Why is all this happening? It's happening because the Abbott-Turnbull-Morrison government has no plan for the electricity industry. They've tried to develop one—they've tried on several occasions—but they keep getting knocked off. Remember the National Energy Guarantee or the big stick policies? All of those have hit the fence, like many of the prime ministers that tried to introduce them. Electricity assets are owned by the private sector, who have not been investing in new generation assets due to a lack of certainty from this government about the policy direction it was going to put in place for the nation.
In recent years the private sector has basically said: 'We're not going to wait for government anymore; they are completely hopeless. We're just going to invest ourselves.' They've started investing in renewable energy projects—in solar, in wind, in hydrogen and in batteries. Why are they doing this? Because the people that invest in these companies, that own these companies, know that fossil fuels are a bad investment. They know that fossil fuels are the way of the past and that the future is in technology and in renewables, to produce more energy more cheaply. And that is what is occurring. That's why you're seeing many more solar and wind farm projects getting up, but no-one is investing in fossil fuel technology, because it's becoming outdated technology. The private sector also knows that investing in fossil fuels is a very risky investment now. Firstly, financial institutions won't finance them, and, secondly, government regulation is reducing the use of fossil fuels, to meet international commitments to reduce carbon pollution. So governments are positioning themselves to take advantage of the shift to new technology and to renewable energy.
The question for this government is: How do we position Australia to take advantage of the shift in international energy markets that's occurring to renewables? How do we make a gradual shift to renewable energy to encourage investment in this new technology that is renewable to create jobs? This is why Labor has instituted a policy of new energy apprenticeships to provide a pathway for training in new skills and new technology that will be the jobs of the future. How do we reduce electricity and other energy costs? The way to do that is to invest in the cheapest technology possible, and that cheap technology is in renewables. But this government continues to ignore that trend internationally and swim against the tide. We've seen that with their recent announcement of an investment in a new gas-fired plant at Kurri Kurri. The government is going to build an asset that the private sector says there's no need for. If there were a need for this, don't you think that the private sector would build it?
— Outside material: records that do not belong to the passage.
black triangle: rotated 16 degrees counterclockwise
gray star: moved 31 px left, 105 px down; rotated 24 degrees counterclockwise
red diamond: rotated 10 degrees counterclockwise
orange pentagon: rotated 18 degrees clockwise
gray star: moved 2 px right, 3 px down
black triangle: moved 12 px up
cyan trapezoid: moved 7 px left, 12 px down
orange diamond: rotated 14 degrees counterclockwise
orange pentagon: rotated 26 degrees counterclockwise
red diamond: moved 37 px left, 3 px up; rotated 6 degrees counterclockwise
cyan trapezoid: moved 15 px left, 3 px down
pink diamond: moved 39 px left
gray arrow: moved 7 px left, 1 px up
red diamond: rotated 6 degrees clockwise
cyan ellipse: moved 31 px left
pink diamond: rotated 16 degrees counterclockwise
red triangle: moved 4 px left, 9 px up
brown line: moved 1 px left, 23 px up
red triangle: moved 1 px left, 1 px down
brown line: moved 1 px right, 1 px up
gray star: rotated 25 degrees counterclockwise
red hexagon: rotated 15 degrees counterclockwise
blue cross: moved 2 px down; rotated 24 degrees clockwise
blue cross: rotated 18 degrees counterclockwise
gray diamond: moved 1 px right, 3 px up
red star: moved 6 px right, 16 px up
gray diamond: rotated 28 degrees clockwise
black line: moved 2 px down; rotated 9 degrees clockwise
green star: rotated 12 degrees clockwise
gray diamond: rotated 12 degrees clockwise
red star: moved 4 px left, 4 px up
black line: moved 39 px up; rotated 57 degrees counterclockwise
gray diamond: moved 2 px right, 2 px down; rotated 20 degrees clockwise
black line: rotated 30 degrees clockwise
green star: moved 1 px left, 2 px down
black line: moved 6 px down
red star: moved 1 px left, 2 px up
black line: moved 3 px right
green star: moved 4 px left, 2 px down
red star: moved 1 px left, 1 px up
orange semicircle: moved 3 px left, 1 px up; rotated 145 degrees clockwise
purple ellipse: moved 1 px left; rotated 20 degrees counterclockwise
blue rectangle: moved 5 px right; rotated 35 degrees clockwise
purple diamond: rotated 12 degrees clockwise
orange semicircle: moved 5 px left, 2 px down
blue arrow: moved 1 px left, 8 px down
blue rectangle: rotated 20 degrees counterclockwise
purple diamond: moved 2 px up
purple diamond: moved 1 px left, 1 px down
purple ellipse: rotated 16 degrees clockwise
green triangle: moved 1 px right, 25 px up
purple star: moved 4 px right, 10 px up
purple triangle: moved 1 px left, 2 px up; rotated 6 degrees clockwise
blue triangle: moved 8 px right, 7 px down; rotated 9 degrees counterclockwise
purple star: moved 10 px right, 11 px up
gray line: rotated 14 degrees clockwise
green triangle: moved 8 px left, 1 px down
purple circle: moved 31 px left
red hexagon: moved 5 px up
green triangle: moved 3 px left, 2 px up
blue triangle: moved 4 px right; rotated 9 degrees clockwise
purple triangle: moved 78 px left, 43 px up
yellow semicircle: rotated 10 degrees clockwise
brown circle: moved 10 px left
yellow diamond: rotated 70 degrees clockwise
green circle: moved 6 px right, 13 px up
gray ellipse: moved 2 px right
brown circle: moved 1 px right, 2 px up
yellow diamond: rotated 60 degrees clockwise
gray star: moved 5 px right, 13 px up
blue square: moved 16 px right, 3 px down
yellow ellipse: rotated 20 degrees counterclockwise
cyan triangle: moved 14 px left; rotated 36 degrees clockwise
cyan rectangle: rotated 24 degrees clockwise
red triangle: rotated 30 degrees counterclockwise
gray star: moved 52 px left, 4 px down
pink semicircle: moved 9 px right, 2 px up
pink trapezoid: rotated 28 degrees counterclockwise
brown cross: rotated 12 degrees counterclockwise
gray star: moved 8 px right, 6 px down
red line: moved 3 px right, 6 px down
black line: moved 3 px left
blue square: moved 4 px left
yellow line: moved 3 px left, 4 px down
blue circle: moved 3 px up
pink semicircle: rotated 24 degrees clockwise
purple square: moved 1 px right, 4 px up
Of course they would. But they're not going to because there's no need for it. This is going to be a $600 million investment by this government that will be used two per cent of the time. And this government want to congratulate themselves for saying that they've reduced the electricity costs when their lack of a plan has, in reality, meant that electricity prices for small businesses in particular and for households have just kept going up and up and up. Because the government don't have a plan and because the government ignore the reality, Australians are continuing to pay too much for their electricity.